··· WORKING DATA ···

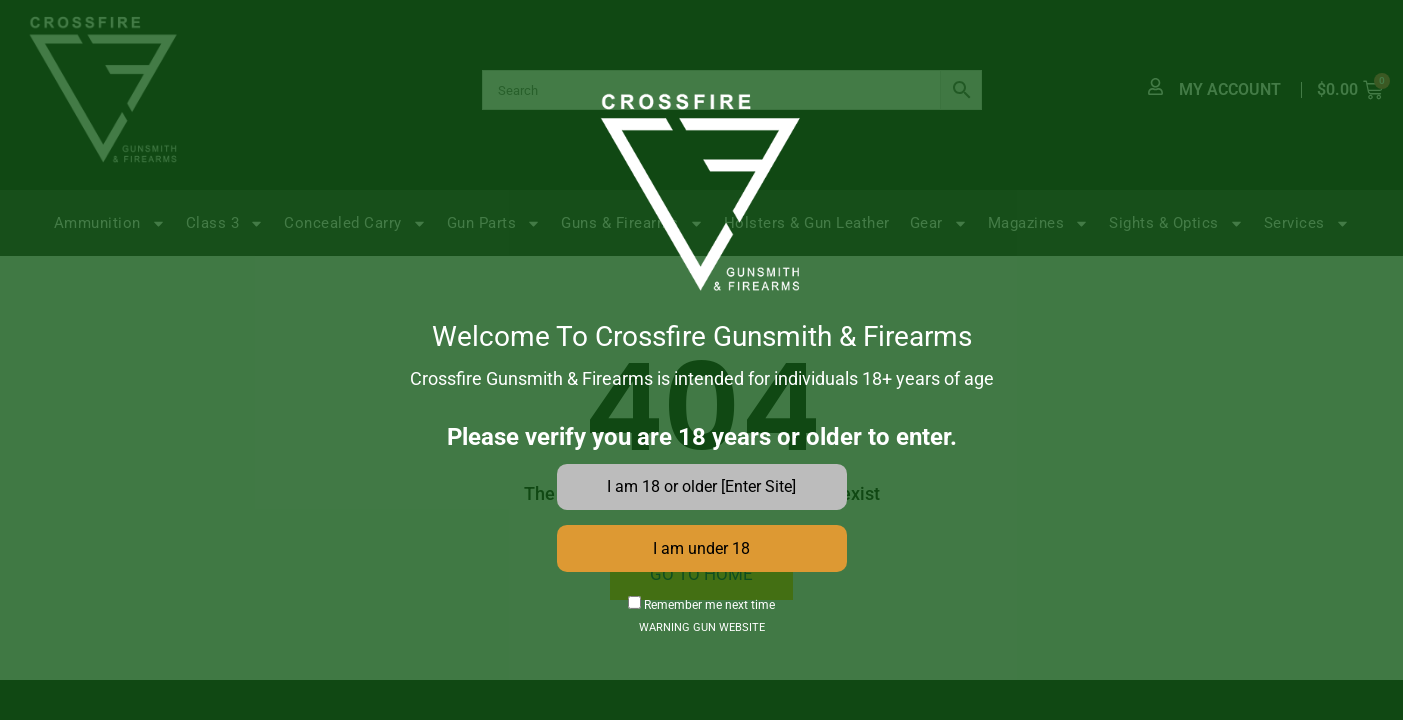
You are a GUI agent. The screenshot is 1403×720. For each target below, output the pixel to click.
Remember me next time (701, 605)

···
··· WORKING DATA ···

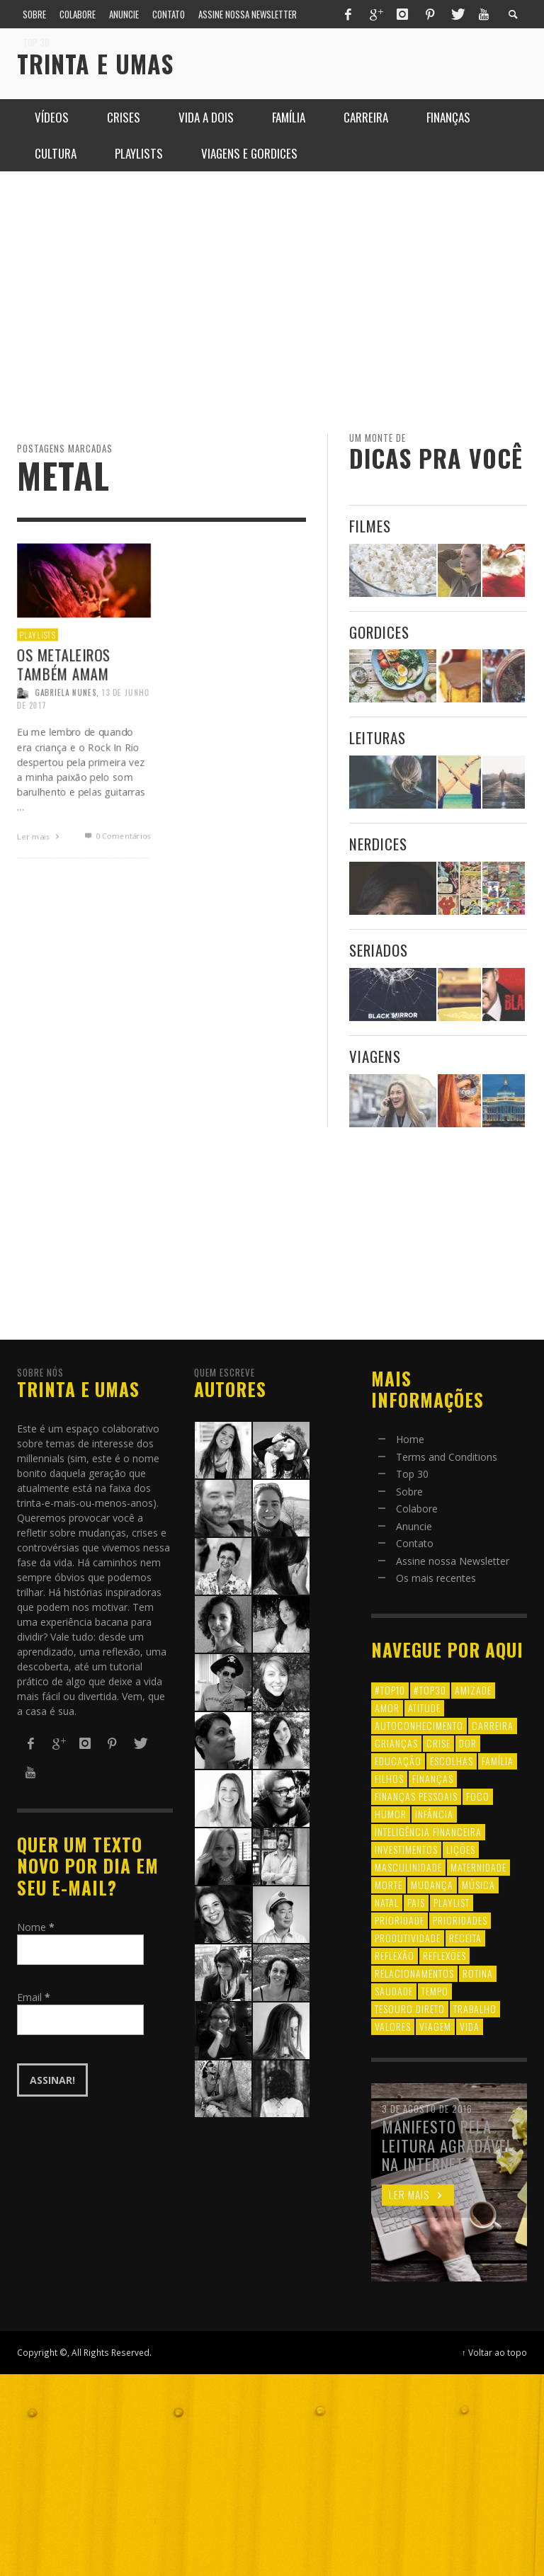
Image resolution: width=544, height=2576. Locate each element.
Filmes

···
··· WORKING DATA ···

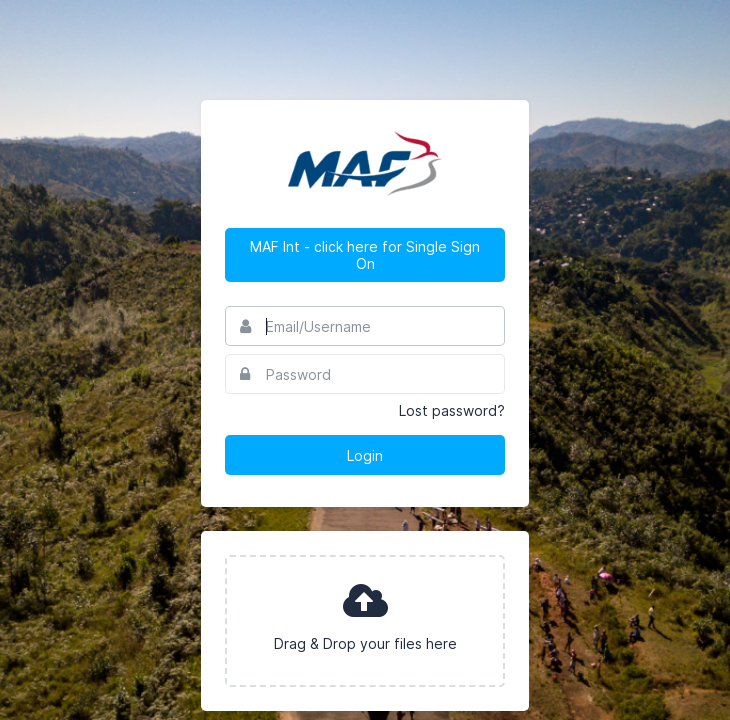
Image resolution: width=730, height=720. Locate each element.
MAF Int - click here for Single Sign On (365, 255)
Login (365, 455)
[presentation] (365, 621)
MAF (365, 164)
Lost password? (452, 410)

···

WORK INSTRUCTION:
Copy out only the lines of the records above from the one with "You are a GUI" through the one with "Remember me next time (701, 605)", exactly as they stand, both included.

SOLUTION FOR THIS PROBLEM:
You are a GUI agent. The screenshot is 1403×720. For each target below, output the pixel to click.
Remember me next time (701, 605)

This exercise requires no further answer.